2.2. AS DIMENSÕES DA CIÊNCIA NO LD

2.2.2. A dimensão experimental em LD

A experimentação é uma dimensão intrínseca à ciência para qualquer teoria epistemológica adotada para a descrição da ciência. A dimensão experimental compõe uma das principais componentes do empreendimento científico que se diferencia de outras formas do conhecimento justamente pela sua capacidade de testar hipóteses empiricamente e construir argumentos racionais sobre os dados obtidos. Sendo assim, a experimentação tem um papel fundamental tanto para a ciência na produção de conhecimento novo, quanto para seu ensino, onde se pretende difundir os conhecimentos já estabelecidos.

No ensino, a experimentação pode contribuir tanto para um entendimento da ciência quanto sobre a ciência. Por um lado, a experimentação representa uma das melhores formas de se trabalhar alguns conteúdos específicos das ciências, sejam de ordem conceitual, procedimental ou atitudinal. É através da capacidade de propor hipóteses e buscar a solução de problemas que os estudantes poderão tomar contato com habilidades relativas à ciência como verificar a relação entre grandezas físicas, coletar, organizar a avaliar dados ou decidir qual é o melhor método para a análise de um conjunto de dados. Por outro lado, compreender a experimentação como uma dimensão indissociável à ciência pode colocar os estudantes em contato com a natureza do empreendimento científico e sua importância para a humanidade.

No entanto, esse papel central associado à experimentação na educação científica nem sempre é contemplado no processo educacional, tornando o ensino científico um tanto quanto incompleto, deixando de lado uma componente fundamental e uma das partes mais interessantes e instigantes da ciência.
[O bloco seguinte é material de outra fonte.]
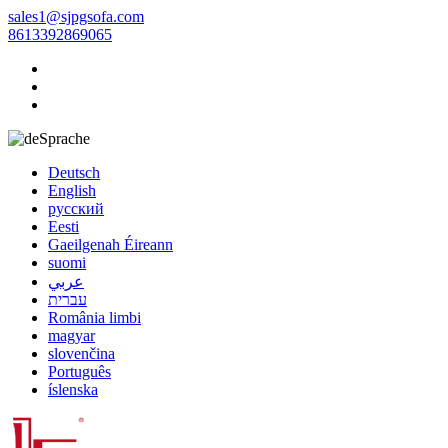
sales1@sjpgsofa.com
8613392869065
Sprache
Deutsch
English
русский
Eesti
Gaeilgenah Éireann
suomi
عربي
עברית
România limbi
magyar
slovenčina
Português
íslenska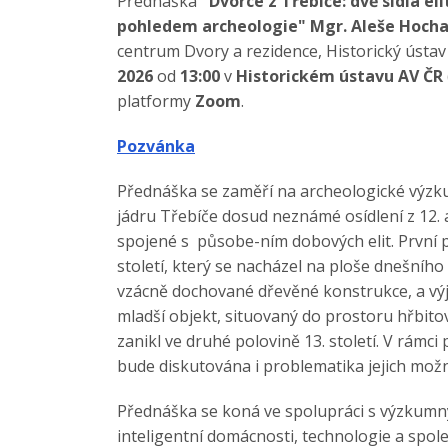
Přednáška
"Dvorce z Třebíče: dvě sídla e
pohledem archeologie" Mgr. Aleše Hocha,
centrum Dvory a rezidence, Historický ústav 
2026
od
13:00
v
Historickém ústavu AV ČR
platformy
Zoom
.
Pozvánka
Přednáška se zaměří na archeologické výzkum
jádru Třebíče dosud neznámé osídlení z 12. a
spojené s působe-ním dobových elit. První př
století, který se nacházel na ploše dnešního
vzácně dochované dřevěné konstrukce, a vý
mladší objekt, situovaný do prostoru hřbitov
zanikl ve druhé polovině 13. století. V rámc
bude diskutována i problematika jejich možn
Přednáška se koná ve spolupráci s výzkumný
inteligentní domácnosti, technologie a spol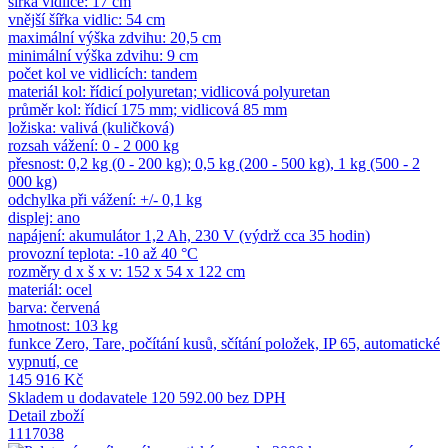
šířka vidlice: 17 cm
vnější šířka vidlic: 54 cm
maximální výška zdvihu: 20,5 cm
minimální výška zdvihu: 9 cm
počet kol ve vidlicích: tandem
materiál kol: řídicí polyuretan; vidlicová polyuretan
průměr kol: řídicí 175 mm; vidlicová 85 mm
ložiska: valivá (kuličková)
rozsah vážení: 0 - 2 000 kg
přesnost: 0,2 kg (0 - 200 kg); 0,5 kg (200 - 500 kg), 1 kg (500 - 2
000 kg)
odchylka při vážení: +/- 0,1 kg
displej: ano
napájení: akumulátor 1,2 Ah, 230 V (výdrž cca 35 hodin)
provozní teplota: -10 až 40 °C
rozměry d x š x v: 152 x 54 x 122 cm
materiál: ocel
barva: červená
hmotnost: 103 kg
funkce Zero, Tare, počítání kusů, sčítání položek, IP 65, automatické
vypnutí, ce
145 916 Kč
Skladem u dodavatele
120 592.00 bez DPH
Detail zboží
1117038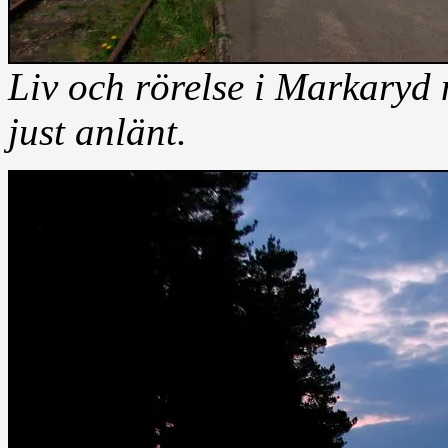
Liv och rörelse i Markaryd 
just anlänt.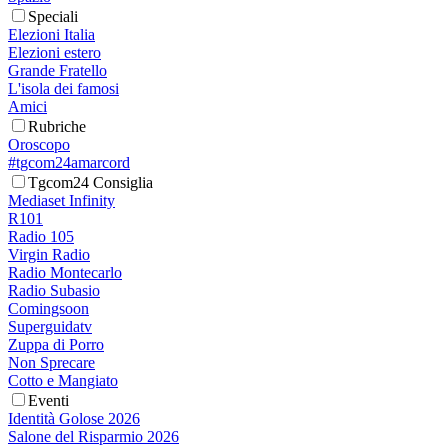
Speciali
Elezioni Italia
Elezioni estero
Grande Fratello
L'isola dei famosi
Amici
Rubriche
Oroscopo
#tgcom24amarcord
Tgcom24 Consiglia
Mediaset Infinity
R101
Radio 105
Virgin Radio
Radio Montecarlo
Radio Subasio
Comingsoon
Superguidatv
Zuppa di Porro
Non Sprecare
Cotto e Mangiato
Eventi
Identità Golose 2026
Salone del Risparmio 2026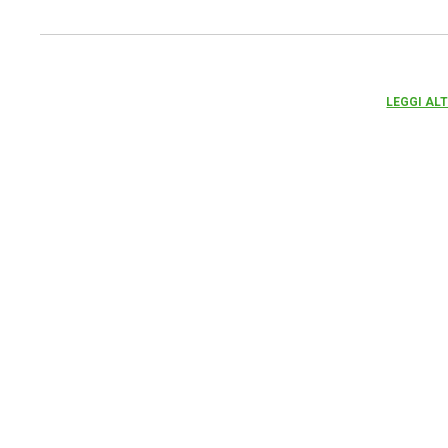
LEGGI AL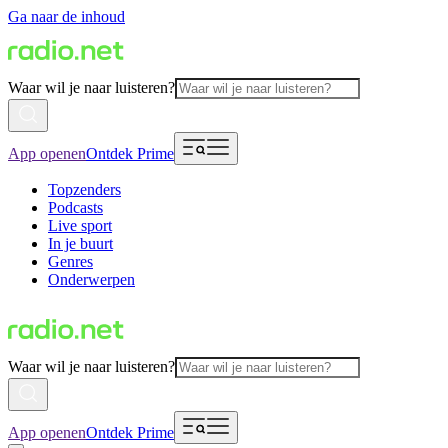
Ga naar de inhoud
Waar wil je naar luisteren?
App openen
Ontdek Prime
Topzenders
Podcasts
Live sport
In je buurt
Genres
Onderwerpen
Waar wil je naar luisteren?
App openen
Ontdek Prime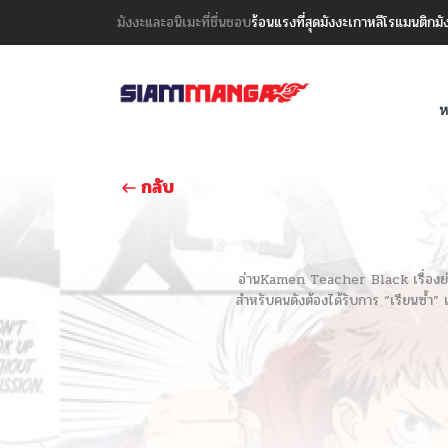
มังงะและอนิเมะที่ชื่นชอบ
ร้อนแรงที่สุด
มังงะเกาหลี
โรแมนติก
มั
ห
กลับ
อ่านKamen Teacher Black เรื่องย่อ 
สำหรับคนดังต้องได้รับการ “เรียนซ้ำ” 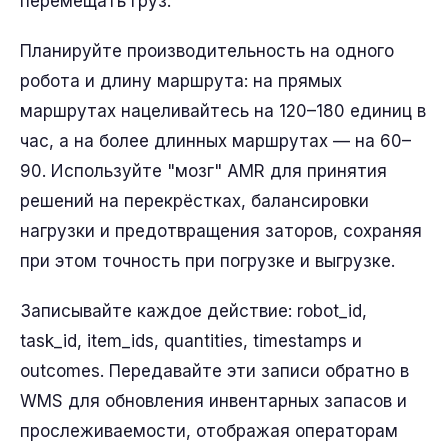
перемещать груз.
Планируйте производительность на одного
робота и длину маршрута: на прямых
маршрутах нацеливайтесь на 120–180 единиц в
час, а на более длинных маршрутах — на 60–
90. Используйте "мозг" AMR для принятия
решений на перекрёстках, балансировки
нагрузки и предотвращения заторов, сохраняя
при этом точность при погрузке и выгрузке.
Записывайте каждое действие: robot_id,
task_id, item_ids, quantities, timestamps и
outcomes. Передавайте эти записи обратно в
WMS для обновления инвентарных запасов и
прослеживаемости, отображая операторам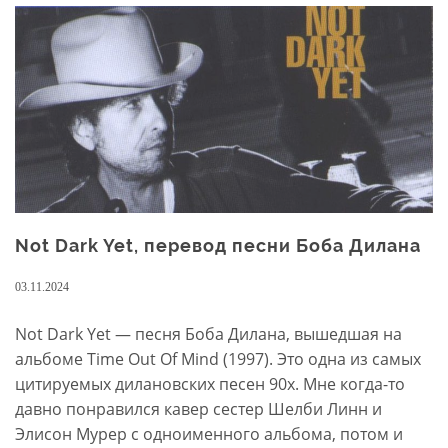
—
перевод
песни
Элвиса
Пресли
Not Dark Yet, перевод песни Боба Дилана
03.11.2024
Not Dark Yet — песня Боба Дилана, вышедшая на
альбоме Time Out Of Mind (1997). Это одна из самых
цитируемых дилановских песен 90х. Мне когда-то
давно понравился кавер сестер Шелби Линн и
Элисон Мурер с одноименного альбома, потом и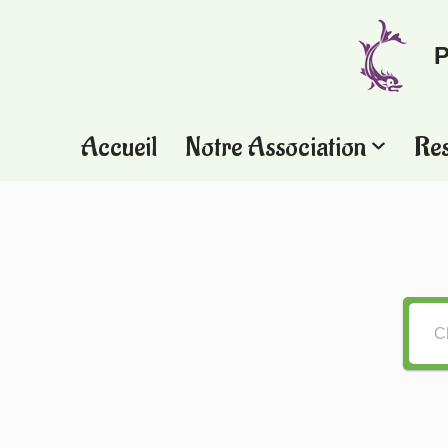
P
Aller
au
contenu
Accueil
Notre Association
Re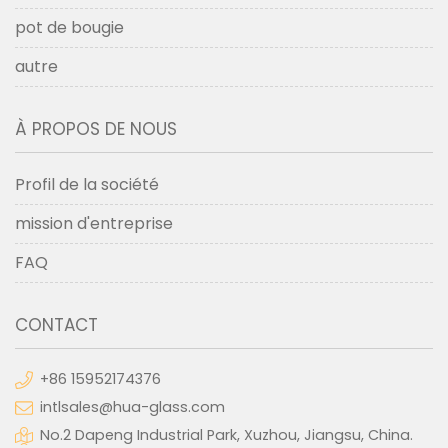
pot de bougie
autre
À PROPOS DE NOUS
Profil de la société
mission d'entreprise
FAQ
CONTACT
+86 15952174376
intlsales@hua-glass.com
No.2 Dapeng Industrial Park, Xuzhou, Jiangsu, China.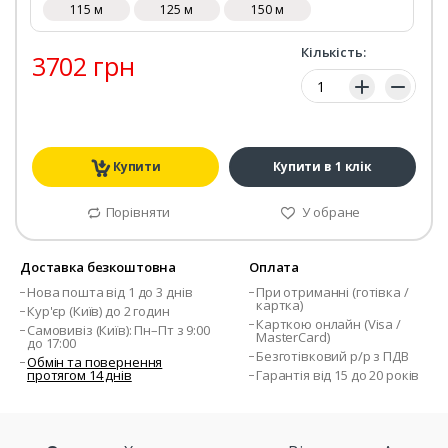
115 м
125 м
150 м
Кількість:
3702 грн
Кількість:
Купити
Купити в 1 клік
Порівняти
У обране
Доставка безкоштовна
Оплата
Нова пошта від 1 до 3 днів
При отриманні (готівка /
картка)
Кур'єр (Київ) до 2 годин
Карткою онлайн (Visa /
Самовивіз (Київ): Пн–Пт з 9:00
MasterCard)
до 17:00
Безготівковий р/р з ПДВ
Обмін та повернення
протягом 14 днів
Гарантія від 15 до 20 років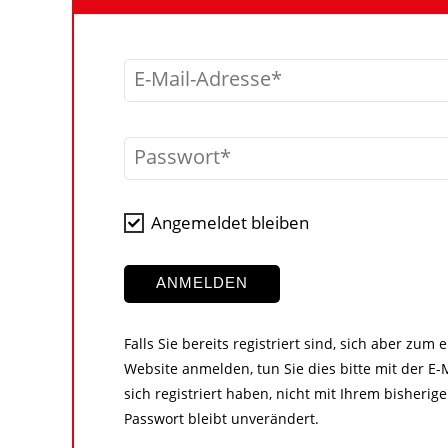
E-Mail-Adresse
Passwort
Angemeldet bleiben
ANMELDEN
Falls Sie bereits registriert sind, sich aber zum
Website anmelden, tun Sie dies bitte mit der E-M
sich registriert haben, nicht mit Ihrem bisher
Passwort bleibt unverändert.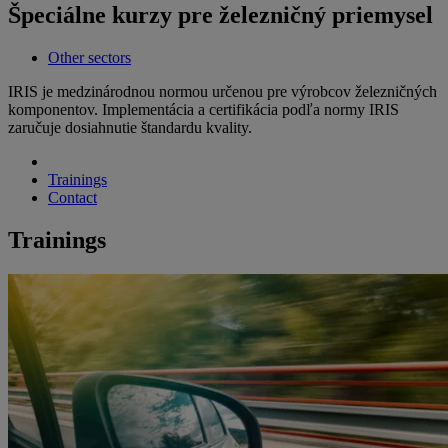
Špeciálne kurzy pre železničný priemysel
Other sectors
IRIS je medzinárodnou normou určenou pre výrobcov železničných
komponentov. Implementácia a certifikácia podľa normy IRIS
zaručuje dosiahnutie štandardu kvality.
Trainings
Contact
Trainings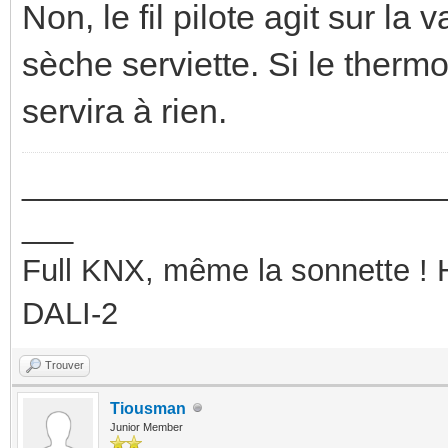
Non, le fil pilote agit sur l
sèche serviette. Si le thermost
servira à rien.
_________________________
___
Full KNX, même la sonnette !
DALI-2
Trouver
Tiousman
Junior Member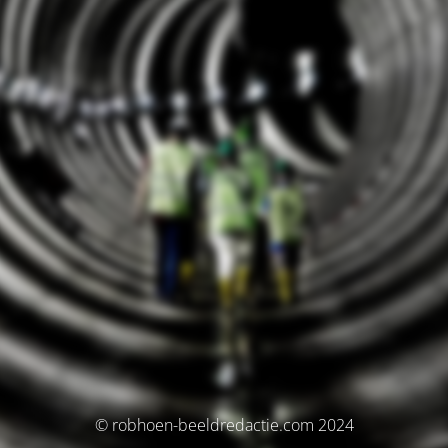
© robhoen-beeldredactie.com 2024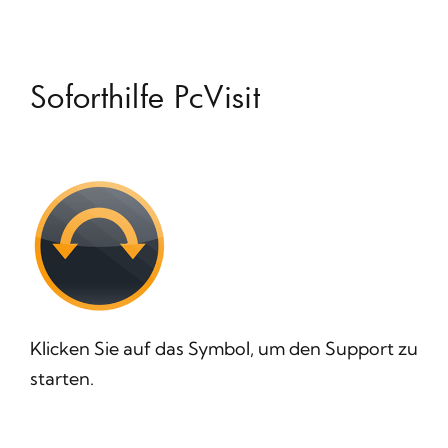
Soforthilfe PcVisit
Klicken Sie auf das Symbol, um den Support zu
starten.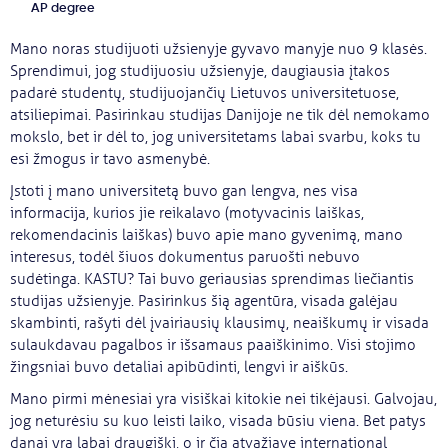
AP degree
Svarbu
Mano noras studijuoti užsienyje gyvavo manyje nuo 9 klasės.
Sprendimui, jog studijuosiu užsienyje, daugiausia įtakos
Paslaugos
padarė studentų, studijuojančių Lietuvos universitetuose,
atsiliepimai. Pasirinkau studijas Danijoje ne tik dėl nemokamo
mokslo, bet ir dėl to, jog universitetams labai svarbu, koks tu
Kodėl Kastu?
esi žmogus ir tavo asmenybė.
Įstoti į mano universitetą buvo gan lengva, nes visa
Naujienos
informacija, kurios jie reikalavo (motyvacinis laiškas,
rekomendacinis laiškas) buvo apie mano gyvenimą, mano
interesus, todėl šiuos dokumentus paruošti nebuvo
sudėtinga. KASTU? Tai buvo geriausias sprendimas liečiantis
studijas užsienyje. Pasirinkus šią agentūra, visada galėjau
skambinti, rašyti dėl įvairiausių klausimų, neaiškumų ir visada
sulaukdavau pagalbos ir išsamaus paaiškinimo. Visi stojimo
žingsniai buvo detaliai apibūdinti, lengvi ir aiškūs.
Mano pirmi mėnesiai yra visiškai kitokie nei tikėjausi. Galvojau,
jog neturėsiu su kuo leisti laiko, visada būsiu viena. Bet patys
danai yra labai draugiški, o ir čia atvažiavę international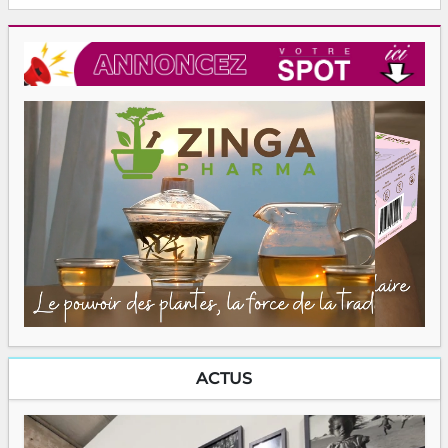
ACTUS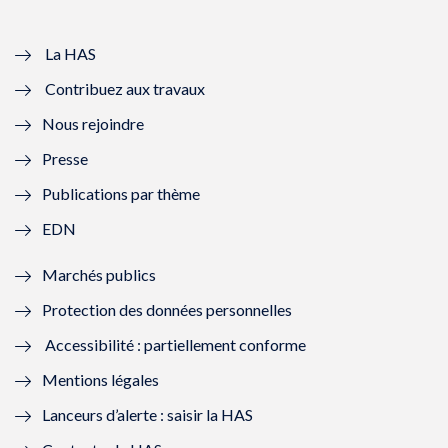
v
u
v
u
e
v
e
v
La HAS
Contribuez aux travaux
l
e
l
e
Nous rejoindre
l
l
l
l
Presse
e
l
e
l
Publications par thème
f
e
f
e
EDN
e
f
e
f
Marchés publics
n
e
n
e
Protection des données personnelles
ê
n
ê
n
Accessibilité : partiellement conforme
t
ê
t
ê
Mentions légales
r
t
r
t
Lanceurs d’alerte : saisir la HAS
e
r
e
r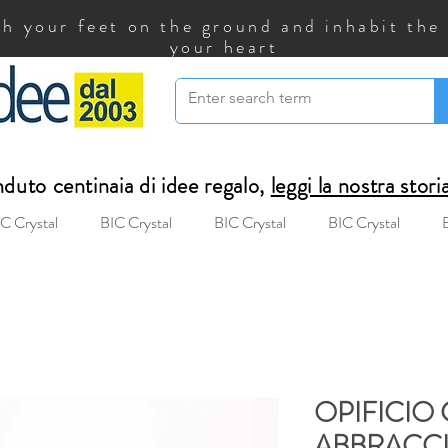
h your feet on the ground and inhabit the
your heart
uto centinaia di idee regalo,
leggi la nostra stori
C Crystal
BIC Crystal
BIC Crystal
BIC Crystal
OPIFICIO
ABBRACC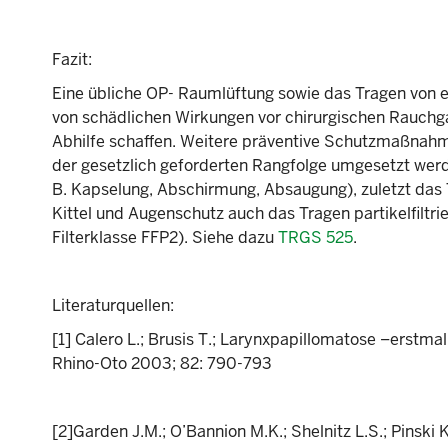
Fazit:
Eine übliche OP- Raumlüftung sowie das Tragen von 
von schädlichen Wirkungen vor chirurgischen Rauchg
Abhilfe schaffen. Weitere präventive Schutzmaßnahm
der gesetzlich geforderten Rangfolge umgesetzt wer
B. Kapselung, Abschirmung, Absaugung), zuletzt das
Kittel und Augenschutz auch das Tragen partikelfil
Filterklasse FFP2). Siehe dazu
TRGS 525
.
Literaturquellen:
[1] Calero L.; Brusis T.; Larynxpapillomatose –erstm
Rhino-Oto 2003; 82: 790-793
[2]Garden J.M.; O’Bannion M.K.; Shelnitz L.S.; Pinski 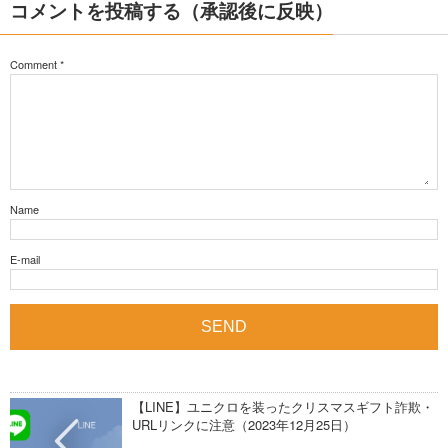
コメントを投稿する（承認後に反映）
Comment
*
Name
E-mail
【LINE】ユニクロを装ったクリスマスギフト詐欺・
URLリンクに注意（2023年12月25日）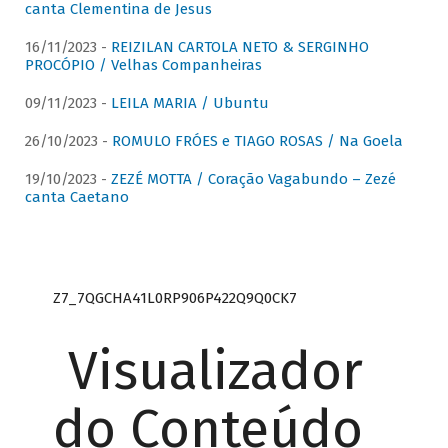
canta Clementina de Jesus
16/11/2023 -
REIZILAN CARTOLA NETO & SERGINHO
PROCÓPIO / Velhas Companheiras
09/11/2023 -
LEILA MARIA / Ubuntu
26/10/2023 -
ROMULO FRÓES e TIAGO ROSAS / Na Goela
19/10/2023 -
ZEZÉ MOTTA / Coração Vagabundo – Zezé
canta Caetano
Z7_7QGCHA41L0RP906P422Q9Q0CK7
Visualizador
do Conteúdo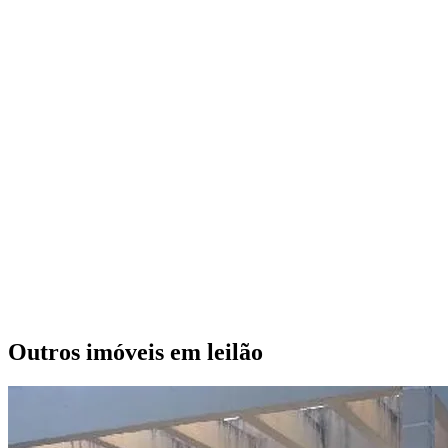
Outros imóveis em leilão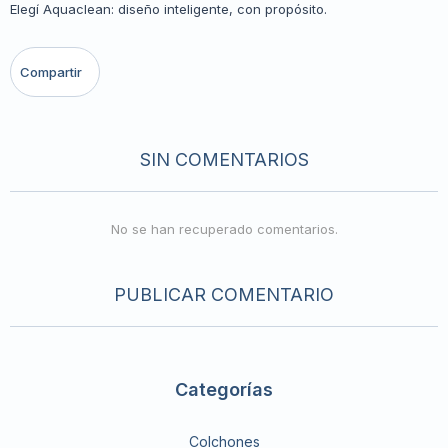
Elegí Aquaclean: diseño inteligente, con propósito.
SIN COMENTARIOS
No se han recuperado comentarios.
PUBLICAR COMENTARIO
Categorías
Colchones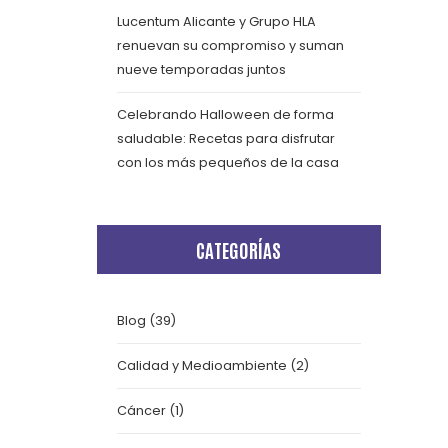
Lucentum Alicante y Grupo HLA
renuevan su compromiso y suman
nueve temporadas juntos
Celebrando Halloween de forma
saludable: Recetas para disfrutar
con los más pequeños de la casa
CATEGORÍAS
Blog
(39)
Calidad y Medioambiente
(2)
Cáncer
(1)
Carvalho (2010) escreve que as práticas experimentais estão presentes no ensino da Física desde do século XIX e podem ser designadas por uma série de termos como “aulas práticas”, “aulas de laboratório” ou laboratório escolar” (CARVALHO, 2010, p.53). No entanto, segundo a autora, apesar desses quase 200 anos nos currículos escolares e da vasta gama de variações possíveis para possíveis planejamentos, os professores ainda não têm familiaridade com essa atividade, o que se traduz em aulas pouco reflexivas:

[...] aulas extremamente estruturadas com guias do tipo “receita de cozinha”. Nessas aulas, os alunos seguem planos de trabalho previamente elaborados, entrando nos laboratórios somente para seguir os passos do guia, onde o trabalho do grupo de alunos se caracteriza pela divisão de tarefas e muito pouco pela troca de ideias significativas sobre o fenômeno estudado” (CARVALHO, 2010, p.54)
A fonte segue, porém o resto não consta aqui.